Curiosité médiatique et politique, l'évènement organisé par Robert Ménard, passé de RSF (Reporters Sans Frontières) à la mairie de Béziers, ne pouvait qu'attirer les journalistes … qui furent au rendez-vous. Cela fut également le cas avec le public qui se pressa assez nombreux pour assister aux différents débats et tables rondes proposés. On ne peut toutefois pas en dire autant côté politiques. Si Marion Maréchal-Le Pen fit un passage (plus court que prévu) accompagné de Louis Aliot, peu de leaders de droite de premier plan se sont finalement présentés à ces journées.

Et pour autant, est-ce vraiment étonnant ?
Je ne le crois pas. Ce revers était finalement assez prévisible du fait de la nature même de la droite dans notre pays. Enfin si tant est que l'on puisse parler de "la" droite. Car de même qu'il y a selon moi plusieurs gauches, je crois qu'il existe plusieurs droites. Et comme à gauche, si des convergences existent entre ces différentes composantes, de profonds désaccords les séparent.
Pour aller plus loin je dirais même, en particulier en matière économique, que des points d'accord importants rassemblent une partie de la gauche et de la droite. Il n'y a qu'à voir les débats actuels autour de la loi travail pour s'en convaincre.

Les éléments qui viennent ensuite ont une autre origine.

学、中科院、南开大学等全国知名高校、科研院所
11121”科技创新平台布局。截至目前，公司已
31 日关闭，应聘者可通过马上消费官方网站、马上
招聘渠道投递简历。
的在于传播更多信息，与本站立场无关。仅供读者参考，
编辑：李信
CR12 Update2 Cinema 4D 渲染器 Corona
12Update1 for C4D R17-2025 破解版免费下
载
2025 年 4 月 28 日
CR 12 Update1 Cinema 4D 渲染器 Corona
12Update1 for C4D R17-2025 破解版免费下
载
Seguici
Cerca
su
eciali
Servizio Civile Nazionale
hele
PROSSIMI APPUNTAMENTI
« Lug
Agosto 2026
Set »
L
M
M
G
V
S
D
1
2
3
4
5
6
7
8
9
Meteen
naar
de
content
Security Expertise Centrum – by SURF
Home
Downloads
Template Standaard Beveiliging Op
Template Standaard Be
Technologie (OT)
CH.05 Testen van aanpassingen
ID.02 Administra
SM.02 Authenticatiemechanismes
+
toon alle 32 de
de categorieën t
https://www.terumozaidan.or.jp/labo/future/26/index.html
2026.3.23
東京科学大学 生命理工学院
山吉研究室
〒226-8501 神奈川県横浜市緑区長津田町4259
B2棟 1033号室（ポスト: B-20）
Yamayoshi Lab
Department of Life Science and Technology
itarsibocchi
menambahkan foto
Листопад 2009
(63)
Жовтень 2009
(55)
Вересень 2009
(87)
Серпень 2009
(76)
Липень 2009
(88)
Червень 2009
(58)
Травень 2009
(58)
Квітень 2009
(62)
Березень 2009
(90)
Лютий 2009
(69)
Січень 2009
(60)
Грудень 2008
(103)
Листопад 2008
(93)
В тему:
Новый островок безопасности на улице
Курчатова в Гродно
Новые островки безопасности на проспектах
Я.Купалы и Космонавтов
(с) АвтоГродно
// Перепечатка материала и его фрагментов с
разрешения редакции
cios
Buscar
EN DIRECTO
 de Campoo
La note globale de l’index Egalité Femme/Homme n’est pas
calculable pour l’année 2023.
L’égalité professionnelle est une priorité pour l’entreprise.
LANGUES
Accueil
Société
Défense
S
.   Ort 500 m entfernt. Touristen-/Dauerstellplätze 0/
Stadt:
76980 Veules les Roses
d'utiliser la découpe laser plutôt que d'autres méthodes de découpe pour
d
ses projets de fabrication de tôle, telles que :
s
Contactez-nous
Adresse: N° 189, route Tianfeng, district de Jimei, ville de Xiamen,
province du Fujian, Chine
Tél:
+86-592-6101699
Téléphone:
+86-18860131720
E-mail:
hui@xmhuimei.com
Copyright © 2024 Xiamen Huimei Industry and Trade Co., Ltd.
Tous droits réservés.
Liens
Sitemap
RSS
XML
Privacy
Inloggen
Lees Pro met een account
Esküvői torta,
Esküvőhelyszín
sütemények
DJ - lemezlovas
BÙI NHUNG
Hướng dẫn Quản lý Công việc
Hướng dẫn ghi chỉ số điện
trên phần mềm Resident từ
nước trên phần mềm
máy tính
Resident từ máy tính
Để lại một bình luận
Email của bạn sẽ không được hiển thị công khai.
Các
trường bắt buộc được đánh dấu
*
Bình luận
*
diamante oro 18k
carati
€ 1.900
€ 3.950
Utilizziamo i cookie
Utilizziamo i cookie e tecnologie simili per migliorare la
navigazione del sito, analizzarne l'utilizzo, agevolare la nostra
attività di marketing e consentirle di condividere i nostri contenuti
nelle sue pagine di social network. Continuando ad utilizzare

Sans revenir à la typologie des droites de René Rémond (légitimiste, orléaniste et bonapartiste), il me semble exister aujourd'hui dans le paysage politique français deux lignes de clivage qui finalement transcendent la gauche et la droite. Je n'ai d'ailleurs de cesse de répéter que cette distinction est dépassée depuis de nombreuses années. En réalité les nouvelles lignes de démarcation s'opèrent autour du rapport au libre-échange et à la mondialisation ainsi qu'à l'europe. On retrouve alors une opposition d'une part entre souverainistes et mondialistes et d'autre part entre interventionnistes et libéraux. Gauche et droite se mélangeant allégrement sur ces axes, on retrouve ainsi LR et PS dans les catégories mondialistes et libéraux.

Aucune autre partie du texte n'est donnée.